The unanimous order by a five-judge bench came as a huge disappointment to the large LGBTQ community in the world’s most populous country, five years after the court scrapped a colonial-era ban on gay sex.

There was no immediate response from the government to the court ruling but Modi’s nationalist Bharatiya Janata Party (BJP) administration had opposed petitions to the court on the issue, saying same-sex marriage is not “comparable with the Indian family unit concept of a husband, a wife and children”.

The court decision came in response to more than a dozen petitions filed since last year. The bench, headed by Chief Justice D.Y. Chandrachud, heard arguments in April and May and pronounced its verdict on Tuesday.

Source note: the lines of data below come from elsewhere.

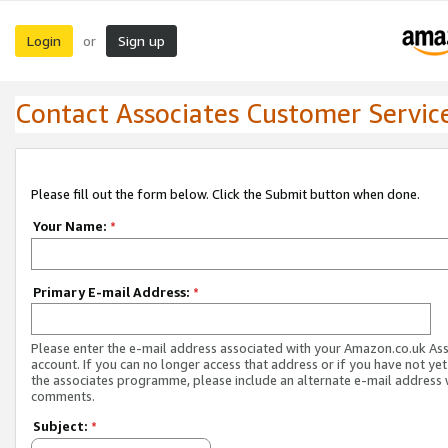
Login
Sign up
or
Contact Associates Customer Servic
Please fill out the form below. Click the Submit button when done.
Your Name:
*
Primary E-mail Address:
*
Please enter the e-mail address associated with your Amazon.co.uk As
account. If you can no longer access that address or if you have not yet
the associates programme, please include an alternate e-mail address 
comments.
Subject:
*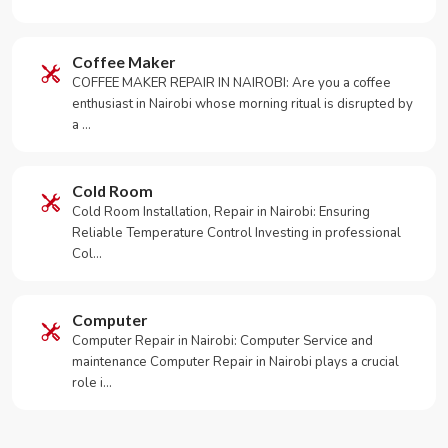
Coffee Maker
COFFEE MAKER REPAIR IN NAIROBI: Are you a coffee
enthusiast in Nairobi whose morning ritual is disrupted by
a …
Cold Room
Cold Room Installation, Repair in Nairobi: Ensuring
Reliable Temperature Control Investing in professional
Col…
Computer
Computer Repair in Nairobi: Computer Service and
maintenance Computer Repair in Nairobi plays a crucial
role i…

Chandrachud said there was a degree of “agreement and a degree of disagreement on how far we have to go” on same-sex marriage, adding that four of the five judges had written separate judgements, reflecting the complexity of the case.

“This court cannot make law. It can only interpret it and give effect to it,” Chandrachud said, while also rejecting the government argument that being gay is “urban or elite”.

The court left it to a panel suggested by the government to address “human concerns” of same-sex couples.

It said the panel should include experts with knowledge and experience in dealing with the social, psychological and emotional needs of people belonging to the gay community.

The panel should also consider giving same-sex couples access to services and facilities such as joint accounts in banks and pensions, from which they are currently barred.